読了日:04月17日 著者:A.J. Rivers
私たちが記したもの (単行本)私たちが記したもの (単行本)感想
作家本人を思わせる作品の他、高齢の姉妹をとりまくあれこれ、働きながらの子育てをする母親の悩み、コロナ禍における10代の恋など、様々な女たちが描かれた作品が収録された読み応えたっぷりの短編集。
読了日:04月12日 著者:チョ・ナムジュ
文と本と旅と-上林曉精選随筆集 (中公文庫 か 95-1)文と本と旅と-上林曉精選随筆集 (中公文庫 か 95-1)感想
読み終えるのが惜しい気がして、少しずつ行きつ戻りつしながら、じっくりかみしめるように味わって、先日とうとう最後の頁までたどりついてしまった本。とにもかくにも隅々まで面白く、これを機に上林暁、もうちょっと追いかけてみたくなってきた。
読了日:04月10日 著者:上林 曉
モルグ街の殺人事件モルグ街の殺人事件感想
『文學の実効』からの派生読書。序文だけ確認しようと思って読み始めるも、結局通して読んでしまった。なるほど確かに、なんでチェス、なんでホイスト?と首をかしげる序文にうなる。
読了日:04月08日 著者:エドガー・アラン ポー
終りなき夜に生れつく (ハヤカワ文庫―クリスティー文庫)終りなき夜に生れつく (ハヤカワ文庫―クリスティー文庫)感想
『やりなおし世界文学』からの派生読書。十代半ばに読んで以来の再読だった。ミステリを読むつもりで読み始めた本は、確かにミステリではあったのだが、でもちょっと、なにか違うものを読んだ気もして、そんなところも面白かった。 
読了日:04月07日 著者:アガサ・クリスティー
その昔、N市ではその昔、N市では感想
戦後ドイツを代表する女性作家マリー・ルイーゼ・カシュニッツ(1901-1974)の作品を集めた日本オリジナル短篇集。200頁ちょっとと比較的薄めの本にもかかわらず、いずれ劣らぬ読み応えの作品が15篇も!とりわけお気に入りは、「白熊」「船の話」「ルピナス」「四月」あたり、あ、でも「いいですよ、わたしの天使」も…。あれもこれも捨てがたい、やっぱり、全部、お気に入り!?
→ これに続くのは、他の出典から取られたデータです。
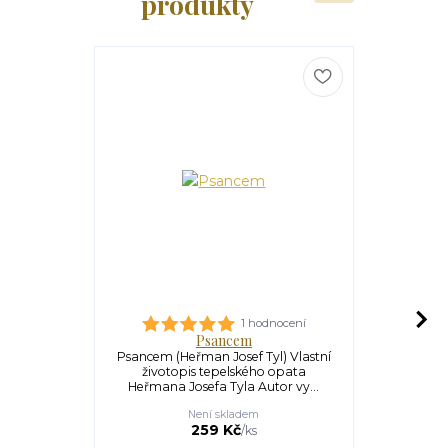
produkty
1 hodnocení
Psancem
Sedlá
Psancem (Heřman Josef Tyl) Vlastní
Sedlák pro
životopis tepelského opata
Skrytý živ
Heřmana Josefa Tyla Autor vy...
Kniha 
Není skladem
259 Kč
/
ks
読了日:04月05日 著者:マリー・ルイーゼ・カシュニッツ
無垢なる聖人無垢なる聖人感想
舞台は1960年代後半のスペイン南部。貧困にあえぐ貧しい人たちと、遊んで暮らす金持ちがいて、心優しい人たちと、わがまま放題の人たちがいる。それでも、誰一人幸せになることのない残酷なラストは、新しい時代の幕開けを予感させる。